A recent comment section exposed a number of fallacies about saving:
1. One fallacy is that one can prove a definition wrong by pointing to facts about the economy. This is not correct. Textbooks define saving as being equal to investment, i.e. saving is the funds used for investment. Indeed this is part of another textbook definition, gross domestic income (C + S) equals gross domestic product (C+I). One may not like those definitions, but pointing to real world examples to disprove them just won’t work. Thus if someone says: “Suppose I put money in the bank, and the bank doesn’t invest the money,” it just makes my eyes glaze over. I know immediately that I’ll disagree with your characterization about what’s happened to either S or I. There is no debate about whether tautologies are correct, just about whether they are useful. If instead you say: “Here’s why I think a different definition would be more useful, more enlightening,” then my eyes will light up. That is, until you start talking about the paradox of thrift . . .

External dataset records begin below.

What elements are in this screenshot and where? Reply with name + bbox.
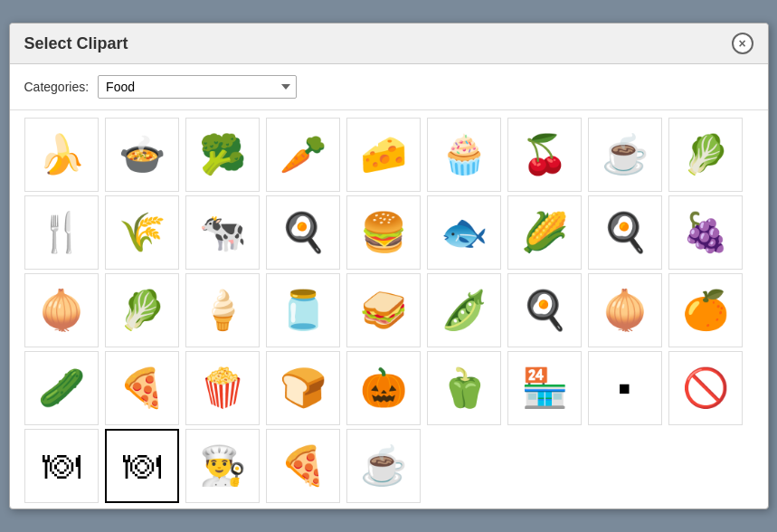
clipart-item-pitcher[interactable]: 🫙	[266, 273, 340, 347]
clipart-item-small-square[interactable]: ▪	[588, 351, 662, 425]
clipart-item-bread-plate[interactable]: 🍞	[266, 351, 340, 425]
clipart-item-fork-plate[interactable]: 🍽	[24, 429, 99, 503]
select-clipart-dialog: Select Clipart × Categories: FoodAnimals…	[9, 23, 769, 509]
clipart-item-fish[interactable]: 🐟	[427, 195, 501, 270]
clipart-item-banana[interactable]: 🍌	[24, 118, 99, 192]
clipart-grid-container[interactable]: 🍌🍲🥦🥕🧀🧁🍒☕🥬🍴🌾🐄🍳🍔🐟🌽🍳🍇🧅🥬🍦🫙🥪🫛🍳🧅🍊🥒🍕🍿🍞🎃🫑🏪▪🚫🍽🍽👨‍…	[10, 110, 768, 508]
dialog-header: Select Clipart ×	[10, 24, 768, 64]
clipart-item-popcorn[interactable]: 🍿	[185, 351, 260, 425]
clipart-item-asparagus[interactable]: 🥬	[668, 118, 743, 192]
clipart-item-orange[interactable]: 🍊	[668, 273, 743, 347]
clipart-item-fried-egg-plate[interactable]: 🍳	[266, 195, 340, 270]
category-label: Categories:	[24, 80, 90, 94]
clipart-item-carrot[interactable]: 🥕	[266, 118, 340, 192]
close-button[interactable]: ×	[732, 33, 753, 54]
category-row: Categories: FoodAnimalsNaturePeopleTrave…	[10, 64, 768, 110]
dialog-title: Select Clipart	[24, 34, 128, 53]
clipart-item-pumpkin[interactable]: 🎃	[346, 351, 421, 425]
clipart-item-broccoli[interactable]: 🥦	[185, 118, 260, 192]
clipart-item-onion-whole[interactable]: 🧅	[588, 273, 662, 347]
clipart-item-fried-egg-border[interactable]: 🍳	[507, 273, 582, 347]
clipart-item-coffee-cup[interactable]: ☕	[588, 118, 662, 192]
category-select[interactable]: FoodAnimalsNaturePeopleTravelSportsBusin…	[98, 75, 297, 99]
clipart-item-no-sign[interactable]: 🚫	[668, 351, 743, 425]
clipart-item-lettuce[interactable]: 🥬	[105, 273, 179, 347]
clipart-item-cow[interactable]: 🐄	[185, 195, 260, 270]
clipart-grid: 🍌🍲🥦🥕🧀🧁🍒☕🥬🍴🌾🐄🍳🍔🐟🌽🍳🍇🧅🥬🍦🫙🥪🫛🍳🧅🍊🥒🍕🍿🍞🎃🫑🏪▪🚫🍽🍽👨‍…	[24, 118, 761, 503]
clipart-item-fork-plate-box[interactable]: 🍽	[105, 429, 179, 503]
clipart-item-cherries[interactable]: 🍒	[507, 118, 582, 192]
clipart-item-hot-drink[interactable]: ☕	[346, 429, 421, 503]
clipart-item-pizza-slice[interactable]: 🍕	[105, 351, 179, 425]
clipart-item-beer-burger[interactable]: 🍔	[346, 195, 421, 270]
clipart-item-red-pepper[interactable]: 🫑	[427, 351, 501, 425]
clipart-item-cucumber[interactable]: 🥒	[24, 351, 99, 425]
clipart-item-cheese[interactable]: 🧀	[346, 118, 421, 192]
clipart-item-restaurant-sign[interactable]: 🏪	[507, 351, 582, 425]
clipart-item-green-bean[interactable]: 🫛	[427, 273, 501, 347]
clipart-item-fried-eggs[interactable]: 🍳	[588, 195, 662, 270]
clipart-item-ice-cream[interactable]: 🍦	[185, 273, 260, 347]
clipart-item-corn[interactable]: 🌽	[507, 195, 582, 270]
clipart-item-fruit-bowl[interactable]: 🍇	[668, 195, 743, 270]
clipart-item-pizza[interactable]: 🍕	[266, 429, 340, 503]
clipart-item-soup-bowl[interactable]: 🍲	[105, 118, 179, 192]
clipart-item-wheat[interactable]: 🌾	[105, 195, 179, 270]
clipart-item-cupcake[interactable]: 🧁	[427, 118, 501, 192]
clipart-item-sandwich[interactable]: 🥪	[346, 273, 421, 347]
clipart-item-chef-hat[interactable]: 👨‍🍳	[185, 429, 260, 503]
clipart-item-onion[interactable]: 🧅	[24, 273, 99, 347]
clipart-item-fork-knife[interactable]: 🍴	[24, 195, 99, 270]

2. People confuse the individual with the aggregate. In every case where an individual seems to be saving more and yet investment doesn’t rise, someone else is dissaving. Thus when I loan someone (or institution) some money that they don’t invest, then I save and the borrower dissaves. Aggregate saving is unchanged.
3. What if I put cash under the bed? I presumably get the cash from someone else. So if me holding more cash is saving, then someone else holding less cash is dissaving. If the government produces more cash and buys bonds, then it nets out to nothing if you view cash as a government liability. The more interesting case is if we view cash as a real good, and the government feeds my appetite to hold more of this real good. In that case it’s part of the capital stock but not a government liability, and real money hoarding means our real stock of transactions media goes up. An OMP is both government saving and government investment. That may seem an odd way to think about it, but it’s consistent with the definitions. (Mike Sproul uses the liability approach; I use the real good approach. S=I either way.);
4. The argument for the paradox of thrift is that a higher propensity to save results in lower nominal interest rates, lower base velocity, and lower NGDP. There are two reasons why I view this concept as being uninteresting:
a. Even if correct, it would make more sense to call the problem “too much base money hoarding” not “too much saving.”
b. It only applies if the Fed targets the money supply. But they don’t, they target inflation (or inflation plus employment). In that case the Fed would adjust the money supply to offset any change in V. Now I suppose one could construct a model of “Fed fail,” but now we’d be far removed from the paradox of thrift, and would instead be obsessing about zero bounds and fear of unconventional policies, etc.